L'exemplaire est bien complet de la carte gravée des opérations de la Virginie en 1781, qui manque parfois.
La vision politique du marquis de La Fayette au sujet de l'indépendance américaine : « [Les troubles américains] ne furent bien connus en Europe qu'en 1776, et la mémorable déclaration du 4 juillet y parvint vers la fin de la même année. Après s'être couverte de lauriers et enrichie de conquêtes, après avoir maîtrisé toutes les mers, insulté toutes les nations, l'Angleterre avait tourné son orgueil contre ses propres colonies. [… ]. Les Américains, attachés à la mère-patrie, se bornèrent d'abord à des plaintes ; [… ] ils furent taxés d'insolence, ensuite de rébellion, et déclarés enfin ennemis ; de manière que l'entêtement du roi, la passion des ministres, et l'arrogance du peuple anglais, forcèrent treize de leurs colonies à se rendre indépendantes. Jamais si belle cause n'avait attiré l'attention des hommes ; c'était le dernier combat de la liberté [… ] ; ce grand ouvrage devait s'élever, ou les droits de l'humanité se perdaient sous ses ruines. En même temps les destins de la France et ceux de sa rivale allaient se décider ; l'Angleterre se voyait enlever, avec les nouveaux États [américains], un grand commerce tout à son avantage [… ]. Mais se réunissait-elle à ces treize colonies, c'en était fait de nos Antilles et de nos possessions d'Afrique et d'Asie, de notre commerce maritime, et par conséquent de notre marine, enfin de notre existence politique. » (Mémoires, correspondance et manuscrits du général de La Fayette, publiés par sa famille, Paris, H. Fournier, 6 vol., 1837-1838, tome I, p. 8-9).

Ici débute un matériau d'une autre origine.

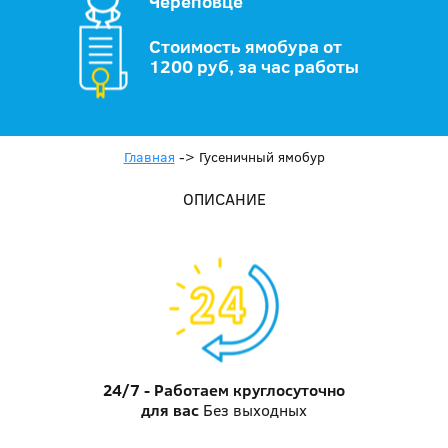
Череповце
Стоимость ямобура от
1200 руб, за час работы
Главная
->
Гусеничный ямобур
ОПИСАНИЕ
24/7 - Работаем круглосуточно
для вас
Без выходных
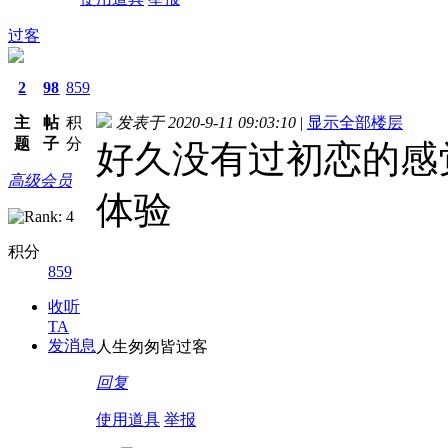
过客
2
98
859
主
帖
积
发表于 2020-9-11 09:03:10
|
显示全部楼层
题
子
分
好久没有过初恋的感
高级会员
体验
积分
859
收听
TA
发消息
人生匆匆皆过客
回复
使用道具
举报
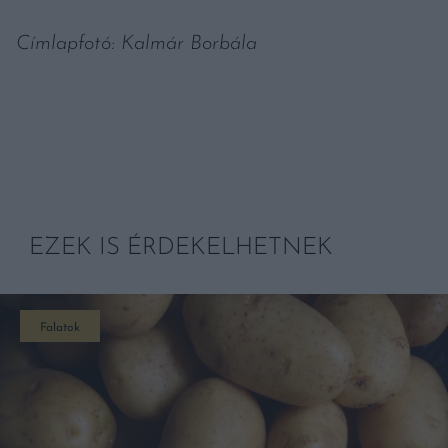
Címlapfotó: Kalmár Borbála
EZEK IS ÉRDEKELHETNEK
Falatok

Mémoires autant estimés que rares renfermant des fragments autobiographiques reliés par une correspondance considérable.
Dans les Mémoires, l’un de plus important est celui intitulé « Mes rapports avec le Premier Consul », document de premier ordre sur Napoléon.
On y trouve aussi la démocratie royale de 1789, le journal des Etats-Généraux…

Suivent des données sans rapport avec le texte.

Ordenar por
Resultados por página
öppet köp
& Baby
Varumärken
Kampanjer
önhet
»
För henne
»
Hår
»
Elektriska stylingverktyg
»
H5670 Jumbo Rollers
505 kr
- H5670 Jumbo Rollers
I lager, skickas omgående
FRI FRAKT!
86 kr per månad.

Précieux exemplaire de ces mémoires témoignage capital de l’un des acteurs de l’Histoire de France.
Précieux exemplaire offert par Edmond de La Fayette, le petit-fils du général, à Georges Washington Caster avec cet envoi autographe sur le titre du premier volume « offert à Mr Washington Caster par Edmond La Fayette ».

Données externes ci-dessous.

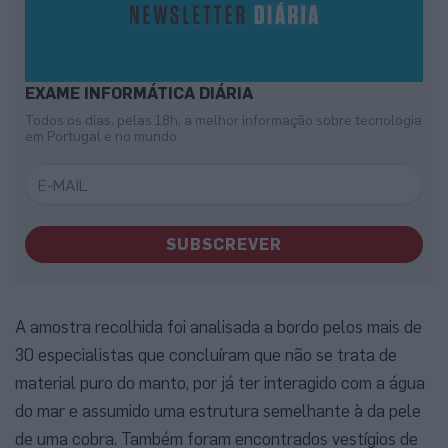
EXAME INFORMÁTICA DIÁRIA
Todos os dias, pelas 18h, a melhor informação sobre tecnologia
em Portugal e no mundo
SUBSCREVER
A amostra recolhida foi analisada a bordo pelos mais de
30 especialistas que concluíram que não se trata de
material puro do manto, por já ter interagido com a água
do mar e assumido uma estrutura semelhante à da pele
de uma cobra. Também foram encontrados vestígios de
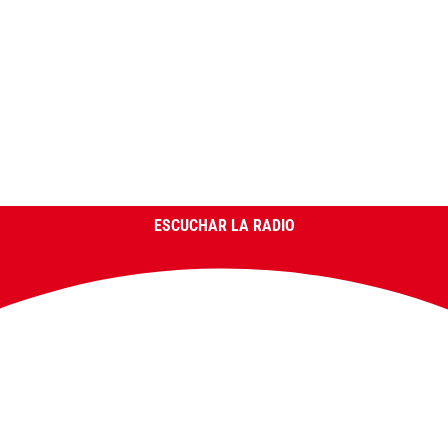
ESCUCHAR LA RADIO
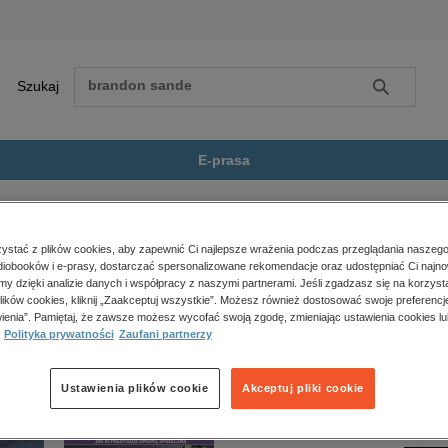
Szukaj
Szukaj
E-prasa
eży
Idą święta
Zobacz wszystkie E-prasa
polityka, społeczno-informacyjne
stać z plików cookies, aby zapewnić Ci najlepsze wrażenia podczas przeglądania naszego
iobooków i e-prasy, dostarczać spersonalizowane rekomendacje oraz udostępniać Ci najno
psychologiczne
 jest dostępny.
amy dzięki analizie danych i współpracy z naszymi partnerami. Jeśli zgadzasz się na korzyst
inne
lików cookies, kliknij „Zaakceptuj wszystkie”. Możesz również dostosować swoje preferencje
popularno-naukowe
ienia”. Pamiętaj, że zawsze możesz wycofać swoją zgodę, zmieniając ustawienia cookies lu
Polityka prywatności
Zaufani partnerzy
historia
zdrowie
religie
Ustawienia plików cookie
Akceptuj pliki cookie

George Washington Caster est né vers 1842, en Pennsylvanie, aux États-Unis. Il a eu au moins un fils et trois filles avec Mary Ann Stephens. Il a vécu à Perry Township, Armstrong, Pennsylvanie, Etats Unis en 1870 et à Chartiers Township, Washington, Pennsylvanie, Etats-Unis en 1900. Il est décédé en 1911, à Washington, Pennsylvanie, Etats-Unis, à l’âge de 70 ans.